By Jose Antonio Vargas
Washington Post Staff Writer
Tuesday, July 25, 2006; C01
He was bar regulars Norm, Cliff and Frasier all in one, and Madam's Organ, the funky blues dive in Adams Morgan, was his Cheers.
Last night Alexandr "Sasha" Zhdanov, the Soviet exile artist, got his longtime wish -- a big exhibition of his work at his favorite saloon. The walls at Madam's Organ were covered with white dropcloths. Zhdanov's paintings, most of them abstracts, were hung. "Bye, Bye Blackbird" by John Coltrane and Miles Davis played in the background.
It was a fitting last toast -- Zhdanov died last week at age 68 -- to one of the city's most reliable barflies.
"He was a character, that's for sure," said Madam's Organ owner Bill Duggan, who organized last night's event. Zhdanov had been coming to the bar since 1992 and Duggan owns more than 140 of his paintings. "The Sashas of life are too far in between," he said.
The burly, brooding bravado of a man who spoke little English, often rambling about "blah-blah-blah-blah," always delighting and shocking customers with his abstract paintings, will be missed. He sat on the corner stool, a glint in his eye. In his buttoned-up shirts and khakis, paintings rolled under his right arm, he sometimes was waiting on the porch before the bar opened at 5 p.m. and was there when it closed at 2 a.m.
Madam's Organ was "his second home," said his wife, Galina Gerasimova, and "his paintings were his children."
Yet, he would sell a painting for $20, or give it away, or barter it for a bottle of Heineken or two shots of Stoli.

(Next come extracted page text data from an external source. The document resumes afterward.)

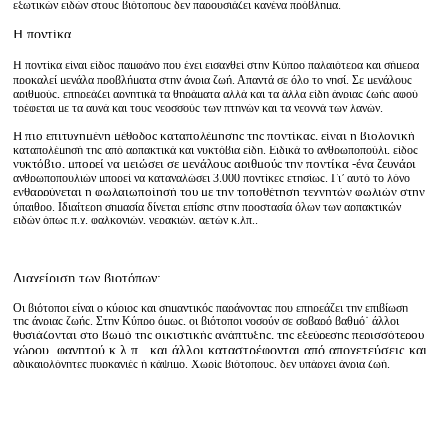
εξωτικών ειδών στους βιότοπους δεν παρουσιάζει κανένα πρόβλημα.
Η ποντίκα
.
Η ποντίκα είναι είδος παμφάγο που έχει εισαχθεί στην Κύπρο παλαιότερα και σήμερα
προκαλεί μεγάλα προβλήματα στην άγρια ζωή. Απαντά σε όλο το νησί. Σε μεγάλους
αριθμούς, επηρεάζει αρνητικά τα θηράματα αλλά και τα άλλα είδη άγριας ζωής αφού
τρέφεται με τα αυγά και τους νεοσσούς των πτηνών και τα νεογνά των λαγών.
Η πιο επιτυχημένη μέθοδος καταπολέμησης της ποντίκας, είναι η βιολογική
καταπολέμησή της από αρπακτικά και νυκτόβια είδη. Ειδικά το ανθρωποπούλι, είδος
νυκτόβιο, μπορεί να μειώσει σε μεγάλους αριθμούς την ποντίκα -ένα ζευγάρι
ανθρωποπουλιών μπορεί να καταναλώσει 3.000 ποντίκες ετησίως. Γι’ αυτό το λόγο
ενθαρρύνεται η φωλαιωποίησή του με την τοποθέτηση τεχνητών φωλιών στην
ύπαιθρο. Ιδιαίτερη σημασία δίνεται επίσης στην προστασία όλων των αρπακτικών
ειδών όπως π.χ. φαλκονιών, γερακιών, αετών κ.λπ..
Διαχείριση των βιοτόπων:
Οι βιότοποι είναι ο κύριος και σημαντικός παράγοντας που επηρεάζει την επιβίωση
της άγριας ζωής. Στην Κύπρο όμως, οι βιότοποι νοσούν σε σοβαρό βαθμό˙ άλλοι
θυσιάζονται στο βωμό της οικιστικής ανάπτυξης, της εξεύρεσης περισσότερου
χώρου, φαγητού κ.λ.π., και άλλοι καταστρέφονται από αποχετεύσεις και
αδικαιολόγητες πυρκαγιές ή κάψιμο. Χωρίς βιότοπους, δεν υπάρχει άγρια ζωή.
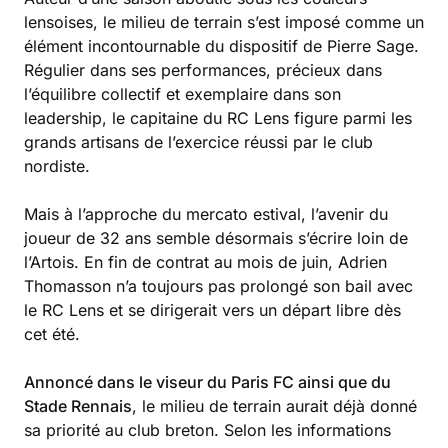
lensoises, le milieu de terrain s’est imposé comme un
élément incontournable du dispositif de Pierre Sage.
Régulier dans ses performances, précieux dans
l’équilibre collectif et exemplaire dans son
leadership, le capitaine du RC Lens figure parmi les
grands artisans de l’exercice réussi par le club
nordiste.
Mais à l’approche du mercato estival, l’avenir du
joueur de 32 ans semble désormais s’écrire loin de
l’Artois. En fin de contrat au mois de juin, Adrien
Thomasson n’a toujours pas prolongé son bail avec
le RC Lens et se dirigerait vers un départ libre dès
cet été.
Annoncé dans le viseur du Paris FC ainsi que du
Stade Rennais
, le milieu de terrain aurait déjà donné
sa priorité au club breton. Selon les informations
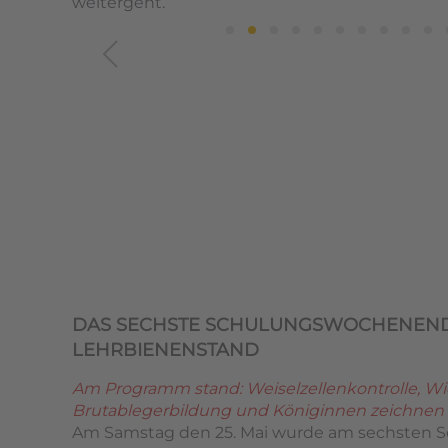
weitergeht.
DAS SECHSTE SCHULUNGSWOCHENEN
LEHRBIENENSTAND
Am Programm stand: Weiselzellenkontrolle, W
Brutablegerbildung und Königinnen zeichnen
Am Samstag den 25. Mai wurde am sechsten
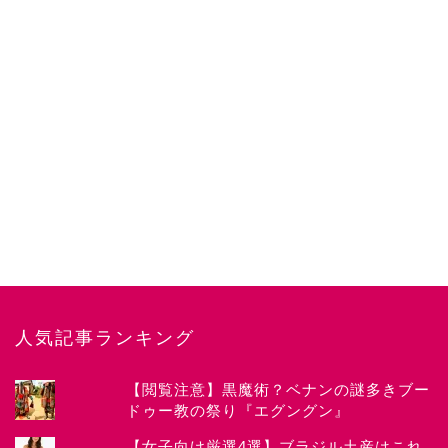
人気記事ランキング
【閲覧注意】黒魔術？ベナンの謎多きブー
ドゥー教の祭り『エグングン』
News
【女子向け厳選4選】ブラジル土産はこれ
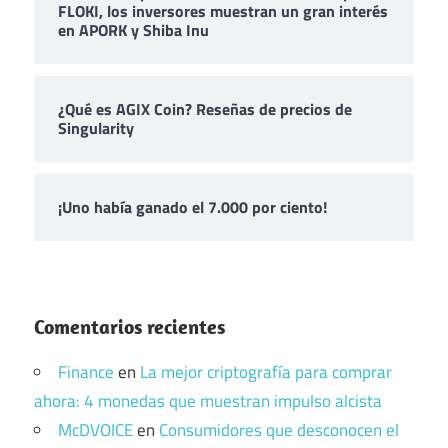
FLOKI, los inversores muestran un gran interés
en APORK y Shiba Inu
¿Qué es AGIX Coin? Reseñas de precios de
Singularity
¡Uno había ganado el 7.000 por ciento!
Comentarios recientes
Finance
en
La mejor criptografía para comprar
ahora: 4 monedas que muestran impulso alcista
McDVOICE
en
Consumidores que desconocen el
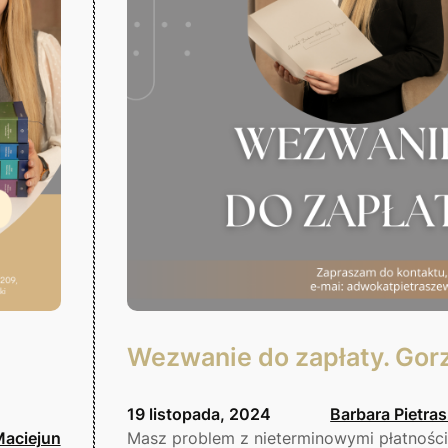
Wezwanie do zapłaty. Gor
19 listopada, 2024
Barbara Pietra
Maciejun
Masz problem z nieterminowymi płatnośc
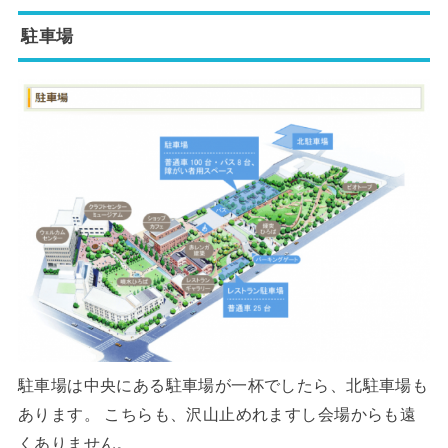
駐車場
駐車場は中央にある駐車場が一杯でしたら、北駐車場も
あります。 こちらも、沢山止めれますし会場からも遠
くありません。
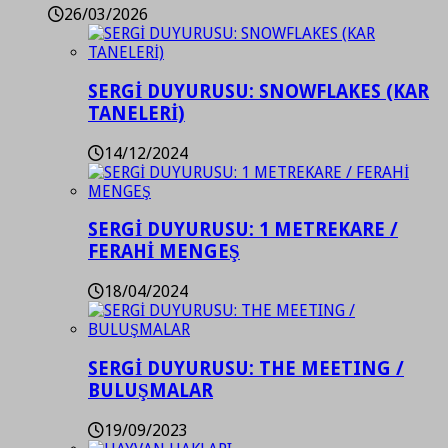
26/03/2026
SERGİ DUYURUSU: SNOWFLAKES (KAR
TANELERİ)
14/12/2024
SERGİ DUYURUSU: 1 METREKARE /
FERAHİ MENGEŞ
18/04/2024
SERGİ DUYURUSU: THE MEETING /
BULUŞMALAR
19/09/2023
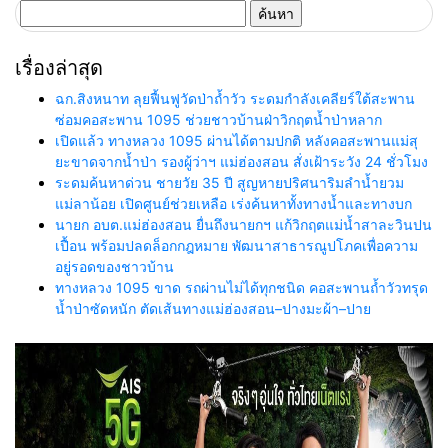
ค้นหา
สำหรับ:
เรื่องล่าสุด
ฉก.สิงหนาท ลุยฟื้นฟูวัดป่าถ้ำวัว ระดมกำลังเคลียร์ใต้สะพาน
ซ่อมคอสะพาน 1095 ช่วยชาวบ้านฝ่าวิกฤตน้ำป่าหลาก
เปิดแล้ว ทางหลวง 1095 ผ่านได้ตามปกติ หลังคอสะพานแม่สุ
ยะขาดจากน้ำป่า รองผู้ว่าฯ แม่ฮ่องสอน สั่งเฝ้าระวัง 24 ชั่วโมง
ระดมค้นหาด่วน ชายวัย 35 ปี สูญหายปริศนาริมลำน้ำยวม
แม่ลาน้อย เปิดศูนย์ช่วยเหลือ เร่งค้นหาทั้งทางน้ำและทางบก
นายก อบต.แม่ฮ่องสอน ยื่นถึงนายกฯ แก้วิกฤตแม่น้ำสาละวินปน
เปื้อน พร้อมปลดล็อกกฎหมาย พัฒนาสาธารณูปโภคเพื่อความ
อยู่รอดของชาวบ้าน
ทางหลวง 1095 ขาด รถผ่านไม่ได้ทุกชนิด คอสะพานถ้ำวัวทรุด
น้ำป่าซัดหนัก ตัดเส้นทางแม่ฮ่องสอน–ปางมะผ้า–ปาย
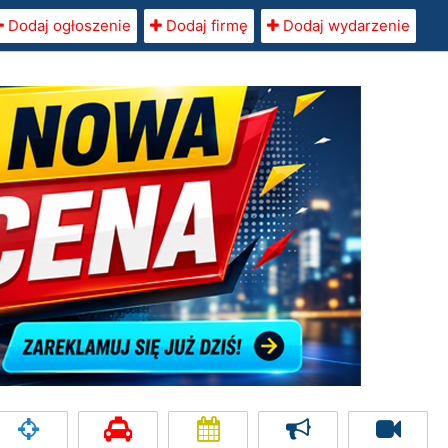
Dodaj ogłoszenie
Dodaj firmę
Dodaj wydarzenie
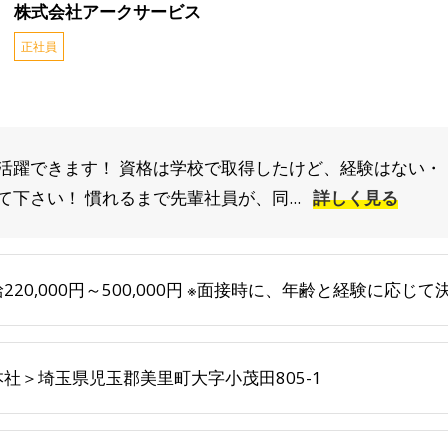
株式会社アークサービス
正社員
活躍できます！ 資格は学校で取得したけど、経験はない・
下さい！ 慣れるまで先輩社員が、同...
詳しく見る
220,000円～500,000円 ※面接時に、年齢と経験に応
本社＞埼玉県児玉郡美里町大字小茂田805-1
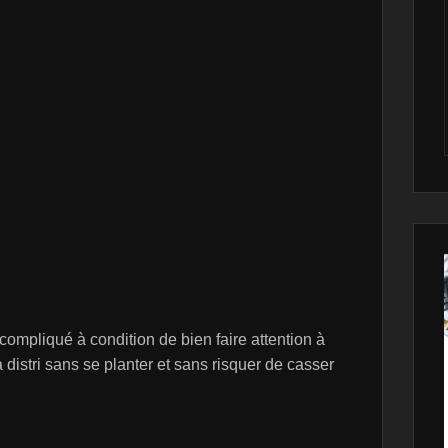
compliqué à condition de bien faire attention à
a distri sans se planter et sans risquer de casser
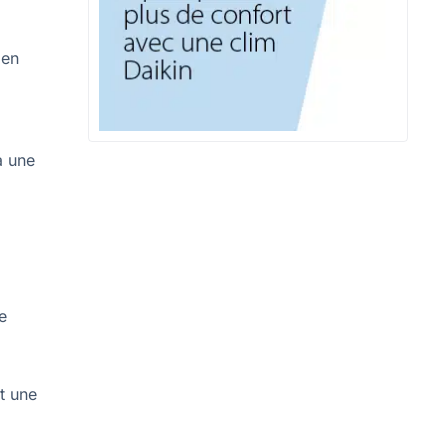
ien
à une
e
t une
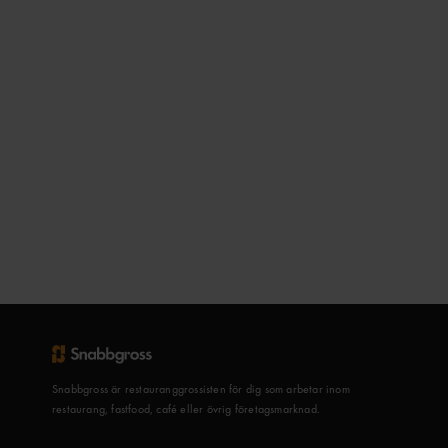
Snabbgross är restauranggrossisten för dig som arbetar inom
restaurang, fastfood, café eller övrig företagsmarknad.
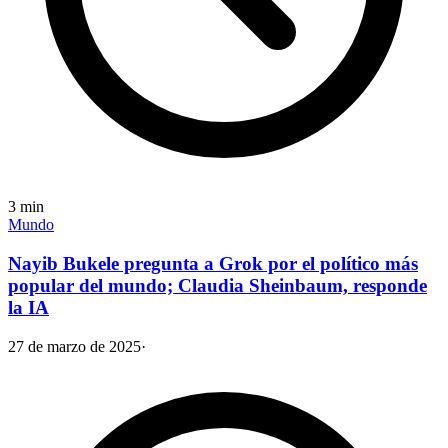
3
min
Mundo
Nayib Bukele pregunta a Grok por el político más
popular del mundo; Claudia Sheinbaum, responde
la IA
27 de marzo de 2025
·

He was a tragicomic personality right out of the pages of Chekhov -- flawed, dynamic, brazenly alive. And often drunk. He was like the Holy Fool, a poignant and vital character in the Russian opera "Boris Godunov," the possibly insane guy who sometimes nails horrible, ugly, modern truths through his art so clearly that you can't help but be amazed. In an unnamed mixed-media collage in red, white and blue, circa 1994, he juxtaposes the photographs of the Kennedys (Jack, Jackie, John Jr. and Carolyn) and the Clintons (Bill and Hillary) and photographs of Diet Pepsi, Nancy Kerrigan, the Virgin Mary and Child, and a woman bending over. It's American iconography, Old Glory put through the wringer.
He knew a few English phrases. "Big exhibition" and "big money" were two; most of the rest were unprintable.
Zhdanov also was a Soviet dissident, an important figure in Russian avant-garde art, a nonconformist who painted abstract expressionist works at a time when the communists deemed them unacceptable, said Mark Kelner of the M. Kelner Gallery at last night's event.
"Sasha was a maverick in Russian art, and prolific as he's been, his work is underappreciated," Kelner said.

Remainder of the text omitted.